Personal tales and tastes

Fashion director Daniel Boey is one to scream but the audience at the Singapore Writers Festival on Saturday did not hear him roar.

Instead, the style guru, dubbed Singapore's godfather of fashion, cooed, teased and spoke rapid-fire about his drama-filled life at the talk to promote his newly launched autobiography, The Book Of Daniel: Adventures Of A Fashion Insider.

Boey, who turns 50 next year along with the country, told a full house at the festival pavilion on the lawn of the Singapore Management University (SMU) that the book was equally his tribute to Singapore fashion history.

His voice swelled with pride as he waxed lyrical about Singapore being once the hub of fashion in the region, home to luxury emporiums including high-end French department store Galeries Lafayette and supermodels who fronted advertising campaigns for top brands such as Chanel and CoverGirl.

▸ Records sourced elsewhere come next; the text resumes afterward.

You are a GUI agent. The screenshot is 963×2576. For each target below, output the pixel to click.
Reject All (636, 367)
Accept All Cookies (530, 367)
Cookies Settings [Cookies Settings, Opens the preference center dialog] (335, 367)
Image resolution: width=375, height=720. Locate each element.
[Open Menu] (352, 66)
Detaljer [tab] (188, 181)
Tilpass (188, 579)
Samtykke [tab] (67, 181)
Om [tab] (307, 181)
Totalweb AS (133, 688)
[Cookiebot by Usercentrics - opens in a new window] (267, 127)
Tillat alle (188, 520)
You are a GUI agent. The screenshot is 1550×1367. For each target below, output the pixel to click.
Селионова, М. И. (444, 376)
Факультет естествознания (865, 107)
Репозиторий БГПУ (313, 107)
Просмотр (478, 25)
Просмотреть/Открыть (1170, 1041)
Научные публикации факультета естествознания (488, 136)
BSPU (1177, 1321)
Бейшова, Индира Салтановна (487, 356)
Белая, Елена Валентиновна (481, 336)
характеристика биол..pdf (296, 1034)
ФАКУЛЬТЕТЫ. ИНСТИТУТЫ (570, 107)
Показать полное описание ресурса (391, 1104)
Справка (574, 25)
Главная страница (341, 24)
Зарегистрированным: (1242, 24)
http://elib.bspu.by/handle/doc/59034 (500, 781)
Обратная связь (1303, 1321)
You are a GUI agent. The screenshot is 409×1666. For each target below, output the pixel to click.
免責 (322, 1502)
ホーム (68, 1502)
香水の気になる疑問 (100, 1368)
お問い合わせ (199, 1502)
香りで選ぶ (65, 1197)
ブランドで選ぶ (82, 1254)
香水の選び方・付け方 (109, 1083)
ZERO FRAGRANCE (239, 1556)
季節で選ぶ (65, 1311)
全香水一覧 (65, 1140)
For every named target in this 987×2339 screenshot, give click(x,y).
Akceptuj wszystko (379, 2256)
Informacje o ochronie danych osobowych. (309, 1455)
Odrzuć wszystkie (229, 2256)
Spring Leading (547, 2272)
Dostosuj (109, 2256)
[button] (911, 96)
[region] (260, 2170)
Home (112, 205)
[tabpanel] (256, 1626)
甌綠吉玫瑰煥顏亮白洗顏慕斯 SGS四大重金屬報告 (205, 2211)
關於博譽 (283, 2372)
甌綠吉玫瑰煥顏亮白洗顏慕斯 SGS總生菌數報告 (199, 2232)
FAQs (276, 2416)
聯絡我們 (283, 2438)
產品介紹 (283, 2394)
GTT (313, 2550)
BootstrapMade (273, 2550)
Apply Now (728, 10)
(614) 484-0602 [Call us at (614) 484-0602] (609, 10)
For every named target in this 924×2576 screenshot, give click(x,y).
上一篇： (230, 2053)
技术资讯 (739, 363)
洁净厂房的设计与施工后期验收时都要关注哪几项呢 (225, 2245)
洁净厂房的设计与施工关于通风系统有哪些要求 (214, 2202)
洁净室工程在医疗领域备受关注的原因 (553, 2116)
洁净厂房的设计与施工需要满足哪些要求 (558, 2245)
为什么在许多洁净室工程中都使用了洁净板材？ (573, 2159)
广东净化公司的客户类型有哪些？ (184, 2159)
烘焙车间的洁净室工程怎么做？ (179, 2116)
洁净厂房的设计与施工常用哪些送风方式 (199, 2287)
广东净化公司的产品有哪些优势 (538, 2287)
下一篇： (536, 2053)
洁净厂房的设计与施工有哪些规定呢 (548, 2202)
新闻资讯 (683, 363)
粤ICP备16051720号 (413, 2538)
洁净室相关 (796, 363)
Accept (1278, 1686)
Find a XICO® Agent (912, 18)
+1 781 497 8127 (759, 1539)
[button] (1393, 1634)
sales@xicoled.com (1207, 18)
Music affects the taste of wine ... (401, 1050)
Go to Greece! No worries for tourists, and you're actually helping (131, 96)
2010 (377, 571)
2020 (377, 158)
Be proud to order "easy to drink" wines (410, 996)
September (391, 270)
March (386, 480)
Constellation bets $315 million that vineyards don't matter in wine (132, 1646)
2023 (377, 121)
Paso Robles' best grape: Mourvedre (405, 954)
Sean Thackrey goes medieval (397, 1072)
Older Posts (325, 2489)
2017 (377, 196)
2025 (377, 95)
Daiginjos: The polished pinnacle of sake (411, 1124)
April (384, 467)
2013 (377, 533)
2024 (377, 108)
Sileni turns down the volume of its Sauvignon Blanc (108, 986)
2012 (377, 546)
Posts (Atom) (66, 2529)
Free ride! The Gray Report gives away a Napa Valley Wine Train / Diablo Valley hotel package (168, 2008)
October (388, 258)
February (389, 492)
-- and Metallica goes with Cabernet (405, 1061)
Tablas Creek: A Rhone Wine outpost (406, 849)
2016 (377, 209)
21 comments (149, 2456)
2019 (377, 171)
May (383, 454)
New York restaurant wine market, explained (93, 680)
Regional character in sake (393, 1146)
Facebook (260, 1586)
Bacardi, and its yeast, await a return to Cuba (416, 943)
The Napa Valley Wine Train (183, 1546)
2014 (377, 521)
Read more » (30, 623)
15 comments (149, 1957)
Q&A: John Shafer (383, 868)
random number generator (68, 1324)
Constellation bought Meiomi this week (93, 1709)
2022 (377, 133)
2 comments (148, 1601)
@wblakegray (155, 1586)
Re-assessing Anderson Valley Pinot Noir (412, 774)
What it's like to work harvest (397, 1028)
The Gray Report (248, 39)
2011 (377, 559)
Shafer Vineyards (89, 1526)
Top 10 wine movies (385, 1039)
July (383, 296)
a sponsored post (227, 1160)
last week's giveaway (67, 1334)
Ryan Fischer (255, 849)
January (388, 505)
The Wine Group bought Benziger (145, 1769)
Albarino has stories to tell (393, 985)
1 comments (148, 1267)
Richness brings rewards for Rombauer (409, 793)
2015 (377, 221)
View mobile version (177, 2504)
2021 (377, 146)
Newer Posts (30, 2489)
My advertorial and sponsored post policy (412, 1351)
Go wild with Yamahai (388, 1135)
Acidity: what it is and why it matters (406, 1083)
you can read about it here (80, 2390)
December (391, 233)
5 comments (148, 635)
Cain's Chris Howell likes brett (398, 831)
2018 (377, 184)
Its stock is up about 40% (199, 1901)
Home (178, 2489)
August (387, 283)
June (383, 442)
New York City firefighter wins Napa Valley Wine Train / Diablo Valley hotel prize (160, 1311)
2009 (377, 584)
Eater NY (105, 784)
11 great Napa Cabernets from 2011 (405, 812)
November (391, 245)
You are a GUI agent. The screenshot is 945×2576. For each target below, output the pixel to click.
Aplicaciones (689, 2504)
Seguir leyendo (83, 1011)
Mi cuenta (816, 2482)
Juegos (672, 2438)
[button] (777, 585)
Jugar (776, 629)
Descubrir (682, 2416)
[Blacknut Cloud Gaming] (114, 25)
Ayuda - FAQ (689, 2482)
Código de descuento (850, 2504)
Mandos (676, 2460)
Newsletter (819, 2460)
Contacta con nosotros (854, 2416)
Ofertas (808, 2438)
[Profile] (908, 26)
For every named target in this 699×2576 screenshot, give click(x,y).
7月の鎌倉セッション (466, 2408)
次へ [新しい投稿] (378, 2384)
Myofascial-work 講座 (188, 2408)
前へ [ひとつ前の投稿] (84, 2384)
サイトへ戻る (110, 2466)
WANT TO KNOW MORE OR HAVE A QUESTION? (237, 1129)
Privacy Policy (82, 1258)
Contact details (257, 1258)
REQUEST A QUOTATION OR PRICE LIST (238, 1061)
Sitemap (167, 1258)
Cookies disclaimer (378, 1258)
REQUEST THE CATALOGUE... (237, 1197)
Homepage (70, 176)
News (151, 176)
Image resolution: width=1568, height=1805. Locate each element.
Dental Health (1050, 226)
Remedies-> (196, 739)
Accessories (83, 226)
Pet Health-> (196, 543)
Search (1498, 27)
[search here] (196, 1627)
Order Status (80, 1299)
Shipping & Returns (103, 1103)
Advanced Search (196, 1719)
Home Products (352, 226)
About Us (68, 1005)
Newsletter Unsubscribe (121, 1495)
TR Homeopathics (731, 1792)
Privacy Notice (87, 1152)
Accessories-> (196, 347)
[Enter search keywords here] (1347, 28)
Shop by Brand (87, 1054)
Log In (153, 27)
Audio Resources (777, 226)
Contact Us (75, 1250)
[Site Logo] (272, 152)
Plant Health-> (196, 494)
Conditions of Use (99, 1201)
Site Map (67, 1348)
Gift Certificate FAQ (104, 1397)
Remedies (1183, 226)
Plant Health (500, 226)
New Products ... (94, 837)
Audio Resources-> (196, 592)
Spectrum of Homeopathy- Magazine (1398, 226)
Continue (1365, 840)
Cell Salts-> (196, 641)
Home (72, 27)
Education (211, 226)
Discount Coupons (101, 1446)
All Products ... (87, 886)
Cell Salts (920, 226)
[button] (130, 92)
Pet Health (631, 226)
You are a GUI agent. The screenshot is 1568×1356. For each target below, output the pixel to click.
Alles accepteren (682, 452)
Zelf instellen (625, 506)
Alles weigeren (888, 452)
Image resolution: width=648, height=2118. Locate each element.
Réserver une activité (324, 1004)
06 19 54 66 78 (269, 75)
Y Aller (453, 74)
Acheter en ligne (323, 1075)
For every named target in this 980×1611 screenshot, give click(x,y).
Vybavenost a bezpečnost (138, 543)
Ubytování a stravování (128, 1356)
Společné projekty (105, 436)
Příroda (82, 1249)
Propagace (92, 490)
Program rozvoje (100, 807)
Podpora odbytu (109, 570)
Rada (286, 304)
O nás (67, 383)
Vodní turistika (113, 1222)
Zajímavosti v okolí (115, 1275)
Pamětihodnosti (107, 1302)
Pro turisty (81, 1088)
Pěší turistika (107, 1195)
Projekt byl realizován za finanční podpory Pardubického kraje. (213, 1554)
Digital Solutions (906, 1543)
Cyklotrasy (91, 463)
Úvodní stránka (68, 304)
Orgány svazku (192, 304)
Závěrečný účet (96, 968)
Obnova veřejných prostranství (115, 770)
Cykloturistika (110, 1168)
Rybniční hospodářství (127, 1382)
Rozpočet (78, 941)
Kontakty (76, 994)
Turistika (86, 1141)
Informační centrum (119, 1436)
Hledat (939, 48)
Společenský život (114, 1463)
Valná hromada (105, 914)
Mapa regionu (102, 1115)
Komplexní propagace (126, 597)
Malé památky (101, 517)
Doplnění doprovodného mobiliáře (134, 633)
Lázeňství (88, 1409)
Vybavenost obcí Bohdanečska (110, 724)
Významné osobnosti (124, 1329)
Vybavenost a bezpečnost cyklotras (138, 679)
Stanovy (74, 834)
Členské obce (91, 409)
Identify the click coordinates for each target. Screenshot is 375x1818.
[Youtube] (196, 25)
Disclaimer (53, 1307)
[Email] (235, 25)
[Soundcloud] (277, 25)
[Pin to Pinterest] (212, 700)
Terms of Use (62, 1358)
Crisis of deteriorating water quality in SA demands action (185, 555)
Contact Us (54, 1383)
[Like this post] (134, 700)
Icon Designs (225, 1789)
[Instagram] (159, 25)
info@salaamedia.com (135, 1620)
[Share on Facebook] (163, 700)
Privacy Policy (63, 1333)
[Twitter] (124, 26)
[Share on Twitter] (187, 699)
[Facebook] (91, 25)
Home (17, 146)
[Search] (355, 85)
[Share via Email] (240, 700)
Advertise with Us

Appropriately, he wore his heart for Singapore talent on his sleeves by dressing for the event in a sharp printed jacket by home-grown label Mr Howard.

The good-looking audience, which included models and Minister of State for Trade and Industry Teo Ser Luck - there is a photograph of him in the book as a model - was also given a glimpse as to why Boey is widely touted as Asia's most-sought after fashion show producer.

With the enjoyment of the audience in mind, the fashion director invited two model proteges, Vivian Ong Patenaude and Sofia Wakabayashi, to share the stage with him mid-way through the session, to offer the audience a view of himself through fresh eyes.

What came to light was that he screams, and, by his own admission, "a lot". But as his guests stressed, if he yells, it is for a reason.

Models who show up late and waste everybody else's time, even if it is two minutes, and make-up artists who do not ensure models look their best can be sure their ears will tingle from his bellows.

It was a different kind of screeching that happened earlier in the day at the talk by American fantasy writer Raymond Feist, who authored the popular fantasy series, The Riftwar Cycle.

The gregarious speaker, who addressed a packed audience in an air-conditioned tent on the SMU lawn, was interrupted by the resonant cawing of birds outside the tent on no fewer than two occasions.

"Really?! You'd think we're in a tropical rainforest or something," he remarked, to laughs from the crowd.

But his audience, made up of fan boys and girls who prefaced their questions during the question-and-answer segment by professing their enduring love for his works, were not distracted. One audience member took up Feist's suggestion at the start of the talk to discuss his 75-bottle whisky collection and asked the author for his current favourite whisky.

He did not answer the question directly but instead made reference to recent news of Suntory's Yamazaki Single Malt Sherry Cask 2013 topping the 2015 World Whisky Bible and said he prefers the Japanese distillery's Hakushu whisky.

Another audience member picked his brains on how he comes up with vivid characters in his books. "You make them do something intentional, something habitual and something gratuitous."

Yet another asked him about the evolution of the fantasy genre. "There is major crush on vampires… But it's no longer the literary, or movie, or television ghetto that it once was."

If there was any screaming that afternoon at the free festival event called Storytelling For Little Ones, at the National Museum of Singapore Children's Wing, it was quickly silenced by the masterful professional storyteller Chua Ai Lin. She held the roomful of more than 20 babies and toddlers under the spell of the German legend of the silver pine cones.

For any adult, however, the sight of the youngest participants of the festival, restless and squealing before the start of the session but still throughout the 30 minutes of storytelling, was perhaps the most enchanting scene.